La FN.SN.HP, invece, indebolita dai petali di espansione, si trova a fare i conti con un’area maggiore che riduce la pressione al penetrare l’osso. Le misure indicano una capacità di penetrazione ossea massima di circa dieci millimetri a bocca di volata. Nella pratica, ciò significa che se l’Hollow Point incontra una costa, molto spesso si schiaccia, si arresta o devia, mentre la FMJ tende a perforarla in toto. Questo fenomeno ha risvolti concreti: un proiettile che rimane incastrato in un osso può causare un trauma osseo locale, creare superfici frastagliate e provocare ulteriori lesioni di frammenti ossei che possono lacerare organi vicini.

Mettendo insieme questi tre elementi—cavitazione temporanea, cavità permanente e penetrazione ossea—si delinea un profilo chiaro del danno terminale. Il Round‐Nose genera onde d’urto e attraversa il corpo con una perforazione lineare, con danni distribuiti su un percorso lungo e stretto. È preferibile quando l’obiettivo è garantire pass‐through e massima gittata, perché la ferita, pure meno ampia, rimane profonda e letale in base alla zona colpita. L’Hollow Point, viceversa, crea una ferita più larga, trasferisce l’energia in un volume di tessuto più concentrato e riduce la probabilità di exit wound: viene scelta quando si vuole massimizzare il danno interno, limitare la dispersione del proiettile. 

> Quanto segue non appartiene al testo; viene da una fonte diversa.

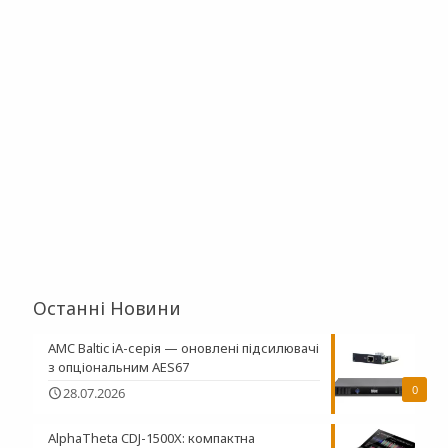
Останні Новини
AMC Baltic iA-серія — оновлені підсилювачі
з опціональним AES67
0
28.07.2026
AlphaTheta CDJ-1500X: компактна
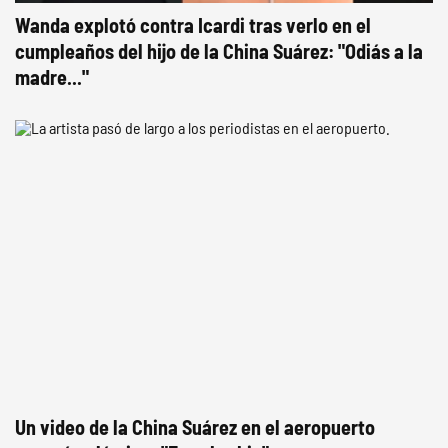
Wanda explotó contra Icardi tras verlo en el
cumpleaños del hijo de la China Suárez: "Odiás a la
madre..."
Un video de la China Suárez en el aeropuerto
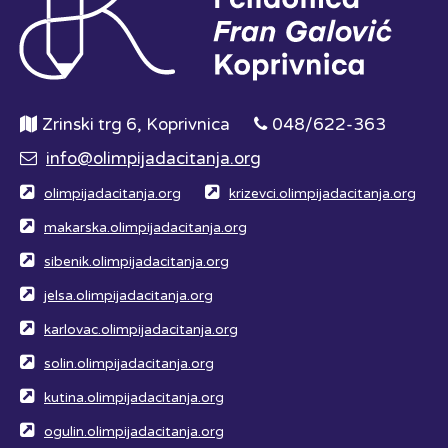
Zrinski trg 6, Koprivnica
048/622-363
info@olimpijadacitanja.org
olimpijadacitanja.org
krizevci.olimpijadacitanja.org
makarska.olimpijadacitanja.org
sibenik.olimpijadacitanja.org
jelsa.olimpijadacitanja.org
karlovac.olimpijadacitanja.org
solin.olimpijadacitanja.org
kutina.olimpijadacitanja.org
ogulin.olimpijadacitanja.org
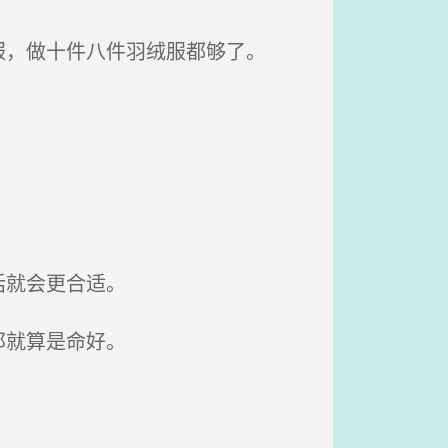
，做十件八件羽绒服都够了。
话就会更合适。
那就算是命好。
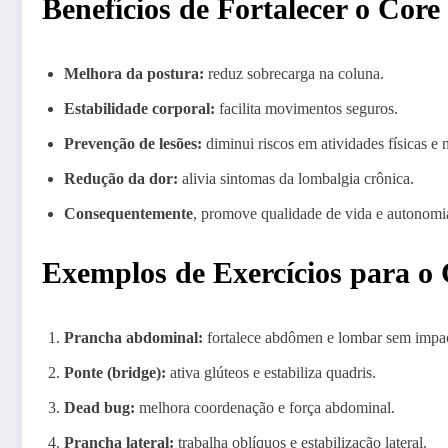
Benefícios de Fortalecer o Core
Melhora da postura:
reduz sobrecarga na coluna.
Estabilidade corporal:
facilita movimentos seguros.
Prevenção de lesões:
diminui riscos em atividades físicas e n
Redução da dor:
alivia sintomas da lombalgia crônica.
Consequentemente
, promove qualidade de vida e autonomi
Exemplos de Exercícios para o
Prancha abdominal:
fortalece abdômen e lombar sem impa
Ponte (bridge):
ativa glúteos e estabiliza quadris.
Dead bug:
melhora coordenação e força abdominal.
Prancha lateral:
trabalha oblíquos e estabilização lateral.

In sintesi, l’analisi dei danni terminali del 7,62  Tokarev mostra un gioco di compromessi: energie e precisione aerodinamica si uniscono a meccaniche di deformazione e a interazioni con l’osso, dando forma alle ferite che un proiettile può infliggere. Il Round‐Nose rimane l’architrave delle munizioni classiche, con passaggi netti e prevedibili, mentre la Hollow Point introduce un elemento di espansione che cambia le regole del contatto con i tessuti a causa della variazione di densità sezionale. Entrambe le soluzioni, pur basate sugli stessi dati di velocità ed energia, offrono esperienze terminali radicalmente diverse, e la scelta fra le due diventa un atto consapevole che va ben oltre la semplice geometria del proiettile.